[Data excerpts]
***
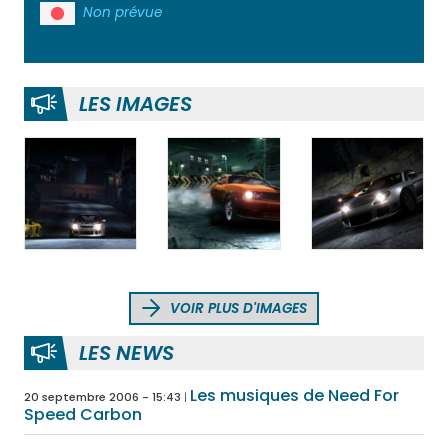
Non prévue
LES IMAGES
VOIR PLUS D'IMAGES
LES NEWS
Les musiques de Need For
20 septembre 2006 - 15:43
Speed Carbon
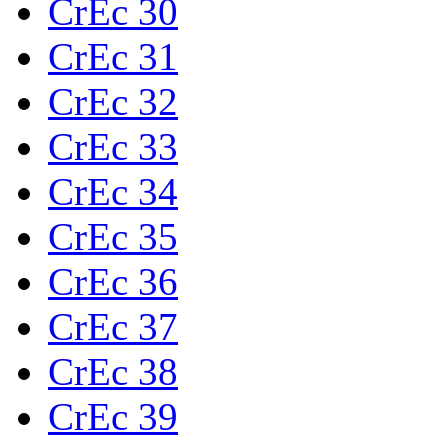
CrEc 30
CrEc 31
CrEc 32
CrEc 33
CrEc 34
CrEc 35
CrEc 36
CrEc 37
CrEc 38
CrEc 39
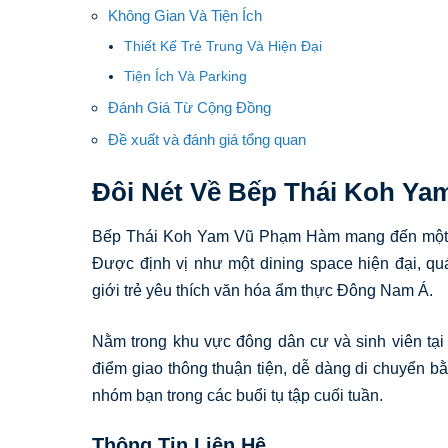
Không Gian Và Tiện Ích
Thiết Kế Trẻ Trung Và Hiện Đại
Tiện Ích Và Parking
Đánh Giá Từ Cộng Đồng
Đề xuất và đánh giá tổng quan
Đôi Nét Về Bếp Thái Koh Y
Bếp Thái Koh Yam Vũ Phạm Hàm mang đến một câu
Được định vị như một dining space hiện đại, q
giới trẻ yêu thích văn hóa ẩm thực Đông Nam Á.
Nằm trong khu vực đông dân cư và sinh viên tại T
điểm giao thông thuận tiện, dễ dàng di chuyển bằ
nhóm bạn trong các buổi tụ tập cuối tuần.
Thông Tin Liên Hệ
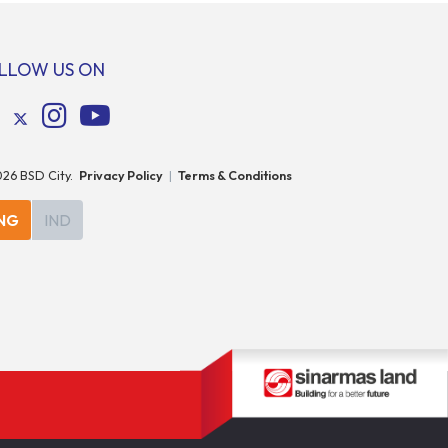
uh, yaitu
ini, Anda dan hewan kesayanganmu bisa
enggarakan
menikmati beragam aktivitas interaktif
bersama komunitas pecinta […]
LLOW US ON
026
BSD City.
Privacy Policy
|
Terms & Conditions
NG
IND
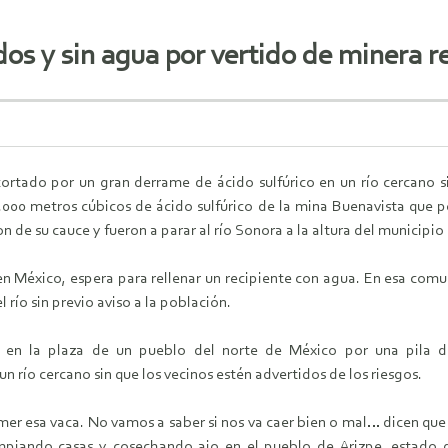
os y sin agua por vertido de minera 
cortado por un gran derrame de ácido sulfúrico en un río cercano si
.000 metros cúbicos de ácido sulfúrico de la mina Buenavista que 
on de su cauce y fueron a parar al río Sonora a la altura del municipi
en México, espera para rellenar un recipiente con agua. En esa com
 río sin previo aviso a la población.
en la plaza de un pueblo del norte de México por una pila de
 río cercano sin que los vecinos estén advertidos de los riesgos.
mer esa vaca. No vamos a saber si nos va caer bien o mal… dicen que
limpiando casas y cosechando ajo en el pueblo de Arizpe, estado 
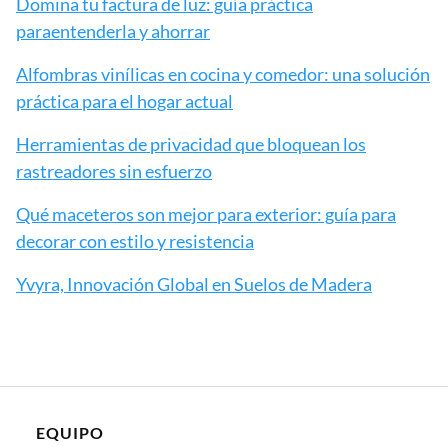
Domina tu factura de luz: guía práctica
paraentenderla y ahorrar
Alfombras vinílicas en cocina y comedor: una solución
práctica para el hogar actual
Herramientas de privacidad que bloquean los
rastreadores sin esfuerzo
Qué maceteros son mejor para exterior: guía para
decorar con estilo y resistencia
Yvyra, Innovación Global en Suelos de Madera
EQUIPO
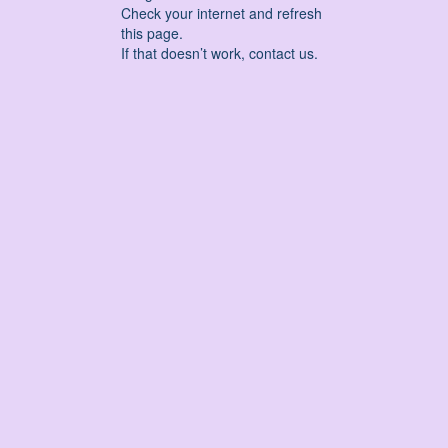
Check your internet and refresh
this page.
If that doesn’t work, contact us.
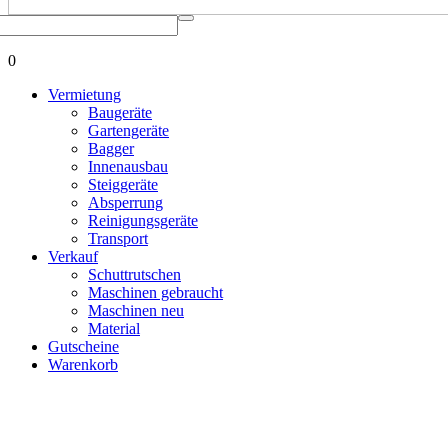
0
Vermietung
Baugeräte
Gartengeräte
Bagger
Innenausbau
Steiggeräte
Absperrung
Reinigungsgeräte
Transport
Verkauf
Schuttrutschen
Maschinen gebraucht
Maschinen neu
Material
Gutscheine
Warenkorb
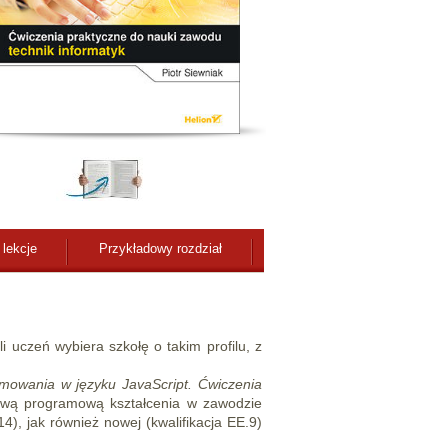
 lekcje
Przykładowy rozdział
 uczeń wybiera szkołę o takim profilu, z
amowania w języku JavaScript. Ćwiczenia
awą programową kształcenia w zawodzie
14), jak również nowej (kwalifikacja EE.9)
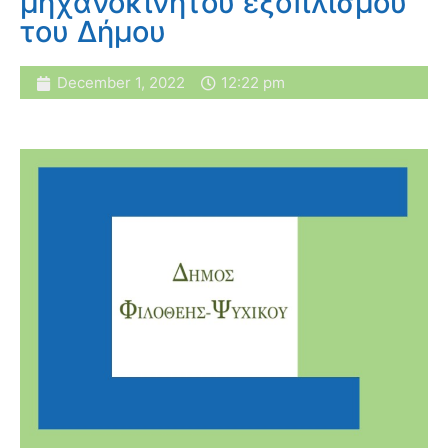
μηχανοκίνητου εξοπλισμού
του Δήμου
December 1, 2022
12:22 pm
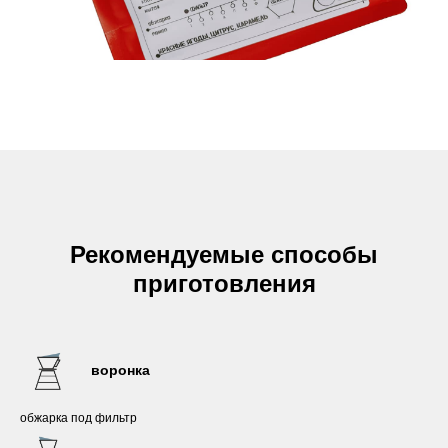
Рекомендуемые способы
приготовления
воронка
обжарка под фильтр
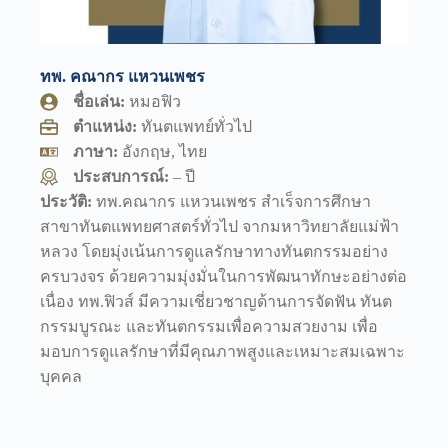
ทพ. คณากร แหวนเพชร
ชื่อเล่น:
หมอฟิว
ตำแหน่ง:
ทันตแพทย์ทั่วไป
ภาษา:
อังกฤษ, ไทย
ประสบการณ์:
– ปี
ประวัติ:
ทพ.คณากร แหวนเพชร สำเร็จการศึกษา
สาขาทันตแพทยศาสตร์ทั่วไป จากมหาวิทยาลัยแม่ฟ้า
หลวง โดยมุ่งเน้นการดูแลรักษาทางทันตกรรมอย่าง
ครบวงจร ด้วยความมุ่งมั่นในการพัฒนาทักษะอย่างต่อ
เนื่อง ทพ.ฟิวส์ มีความเชี่ยวชาญด้านการจัดฟัน ทันต
กรรมบูรณะ และทันตกรรมเพื่อความสวยงาม เพื่อ
มอบการดูแลรักษาที่มีคุณภาพสูงและเหมาะสมเฉพาะ
บุคคล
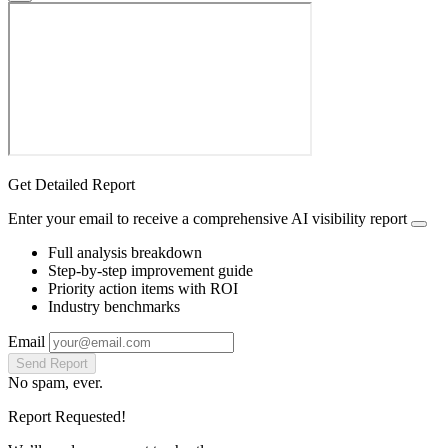
Get Detailed Report
Enter your email to receive a comprehensive AI visibility report
Full analysis breakdown
Step-by-step improvement guide
Priority action items with ROI
Industry benchmarks
Email
Send Report
No spam, ever.
Report Requested!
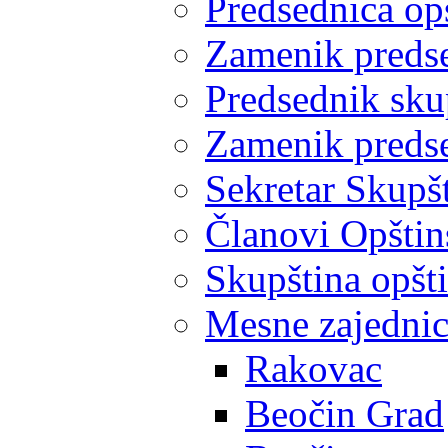
Predsednica op
Zamenik predse
Predsednik sku
Zamenik predse
Sekretar Skupšt
Članovi Opštin
Skupština opšt
Mesne zajedni
Rakovac
Beočin Grad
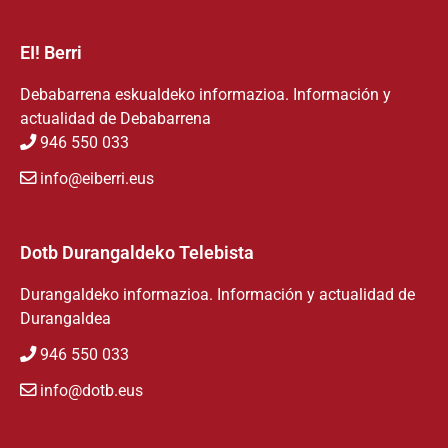
EI! Berri
Debabarrena eskualdeko informazioa. Información y
actualidad de Debabarrena
946 550 033
info@eiberri.eus
Dotb Durangaldeko Telebista
Durangaldeko informazioa. Información y actualidad de
Durangaldea
946 550 033
info@dotb.eus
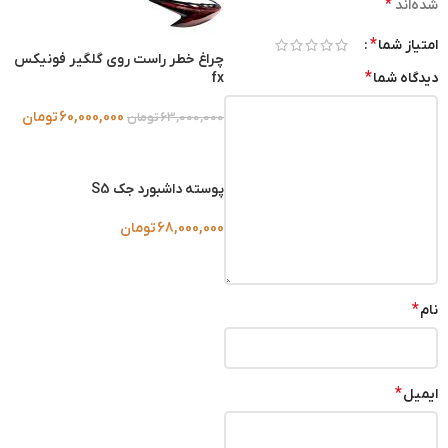
*
شده‌اند
*
امتیاز شما
چراغ خطر راست روی گلگیر فونیکس
*
دیدگاه شما
fx
60,000,000
تومان
63,000,000
تومان
پوسته داشبورد جک S5
68,000,000
تومان
*
نام
*
ایمیل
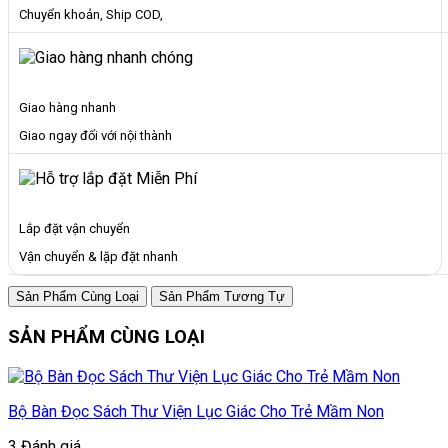
Chuyển khoản, Ship COD,
Giao hàng nhanh
Giao ngay đối với nội thành
Lắp đặt vận chuyển
Vận chuyển & lặp đặt nhanh
Sản Phẩm Cùng Loại
Sản Phẩm Tương Tự
SẢN PHẨM CÙNG LOẠI
Bộ Bàn Đọc Sách Thư Viện Lục Giác Cho Trẻ Mầm Non
3 Đánh giá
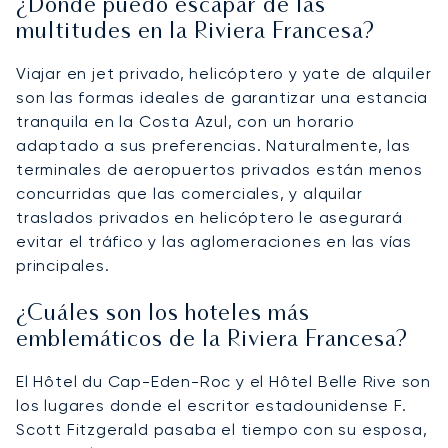
¿Dónde puedo escapar de las
multitudes en la Riviera Francesa?
Viajar en jet privado, helicóptero y yate de alquiler
son las formas ideales de garantizar una estancia
tranquila en la Costa Azul, con un horario
adaptado a sus preferencias. Naturalmente, las
terminales de aeropuertos privados están menos
concurridas que las comerciales, y alquilar
traslados privados en helicóptero le asegurará
evitar el tráfico y las aglomeraciones en las vías
principales.
¿Cuáles son los hoteles más
emblemáticos de la Riviera Francesa?
El Hôtel du Cap-Eden-Roc y el Hôtel Belle Rive son
los lugares donde el escritor estadounidense F.
Scott Fitzgerald pasaba el tiempo con su esposa,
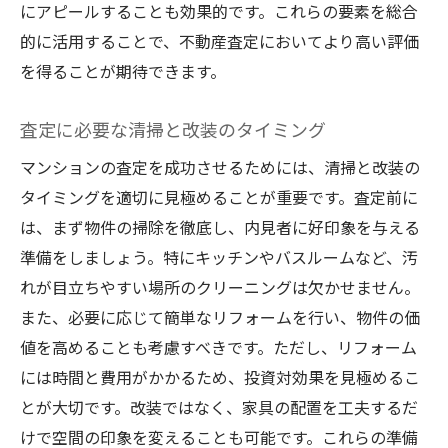
にアピールすることも効果的です。これらの要素を総合
的に活用することで、不動産査定においてより高い評価
を得ることが期待できます。
査定に必要な清掃と改装のタイミング
マンションの査定を成功させるためには、清掃と改装の
タイミングを適切に見極めることが重要です。査定前に
は、まず物件の掃除を徹底し、内見者に好印象を与える
準備をしましょう。特にキッチンやバスルームなど、汚
れが目立ちやすい場所のクリーニングは欠かせません。
また、必要に応じて簡単なリフォームを行い、物件の価
値を高めることも考慮すべきです。ただし、リフォーム
には時間と費用がかかるため、投資対効果を見極めるこ
とが大切です。改装ではなく、家具の配置を工夫するだ
けで空間の印象を変えることも可能です。これらの準備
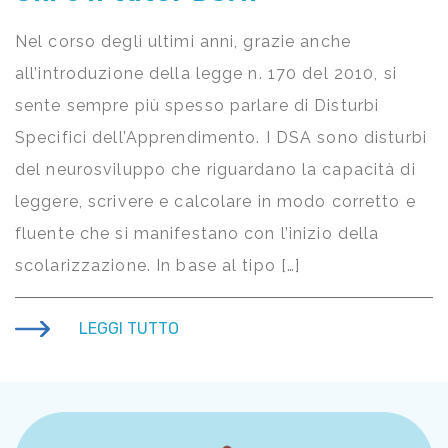
Nel corso degli ultimi anni, grazie anche
all’introduzione della legge n. 170 del 2010, si
sente sempre più spesso parlare di Disturbi
Specifici dell’Apprendimento. I DSA sono disturbi
del neurosviluppo che riguardano la capacità di
leggere, scrivere e calcolare in modo corretto e
fluente che si manifestano con l’inizio della
scolarizzazione. In base al tipo […]
LEGGI TUTTO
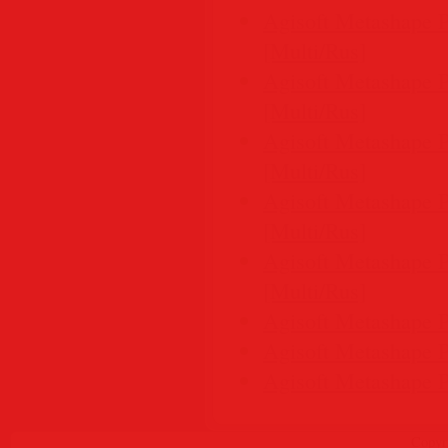
Agisoft Metashape P
[Multi/Rus]
Agisoft Metashape P
[Multi/Rus]
Agisoft Metashape P
[Multi/Rus]
Agisoft Metashape P
[Multi/Rus]
Agisoft Metashape P
[Multi/Rus]
Agisoft Metashape P
Agisoft Metashape P
Agisoft Metashape P
Copyr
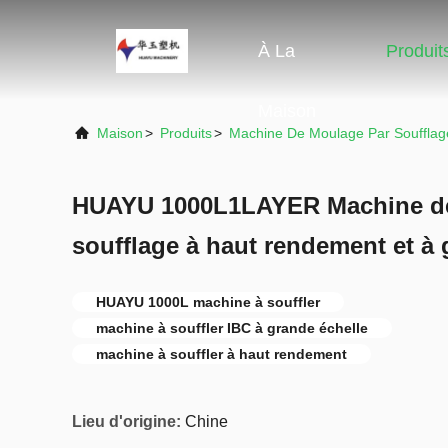
À La
Produit
Maison
Maison
>
Produits
>
Machine De Moulage Par Soufflag
HUAYU 1000L1LAYER Machine de
soufflage à haut rendement et à 
HUAYU 1000L machine à souffler
machine à souffler IBC à grande échelle
machine à souffler à haut rendement
Lieu d'origine:
Chine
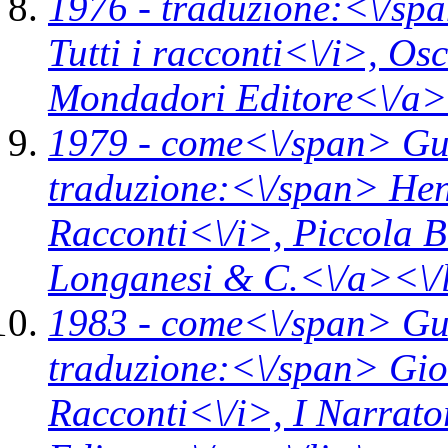
1976 -
traduzione:<\/spa
Tutti i racconti<\/i>,
Osc
Mondadori Editore<\/a>
1979 -
come<\/span>
Gu
traduzione:<\/span> Hen
Racconti<\/i>,
Piccola B
Longanesi & C.<\/a><\/
1983 -
come<\/span>
Gu
traduzione:<\/span> Gio
Racconti<\/i>,
I Narrato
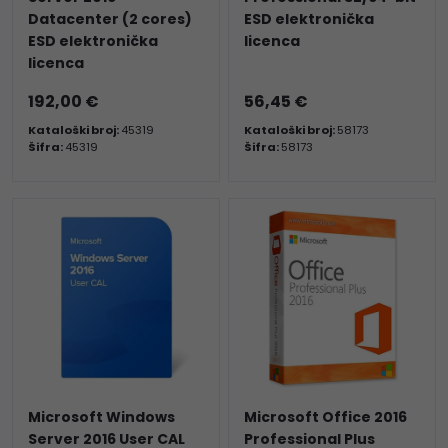
Datacenter (2 cores)
ESD elektronička
ESD elektronička
licenca
licenca
192,00 €
56,45 €
Kataloški broj:
45319
Kataloški broj:
58173
Šifra:
45319
Šifra:
58173
Microsoft Windows
Microsoft Office 2016
Server 2016 User CAL
Professional Plus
***
TASK DIRECTIONS: Exactly the lines above from the one that contains "پوسته داشبورد جک S5" down to the one that contains "Viajar en jet" are to be output, both ends kept and pictures omitted.

RESPONSE TO THE EXERCISE:
پوسته داشبورد جک S5
68,000,000
تومان
*
نام
*
ایمیل
Chuyển khoản, Ship COD,
Giao hàng nhanh
Giao ngay đối với nội thành
Lắp đặt vận chuyển
Vận chuyển & lặp đặt nhanh
Sản Phẩm Cùng Loại
Sản Phẩm Tương Tự
SẢN PHẨM CÙNG LOẠI
Bộ Bàn Đọc Sách Thư Viện Lục Giác Cho Trẻ Mầm Non
3 Đánh giá
¿Dónde puedo escapar de las
multitudes en la Riviera Francesa?
Viajar en jet privado, helicóptero y yate de alquiler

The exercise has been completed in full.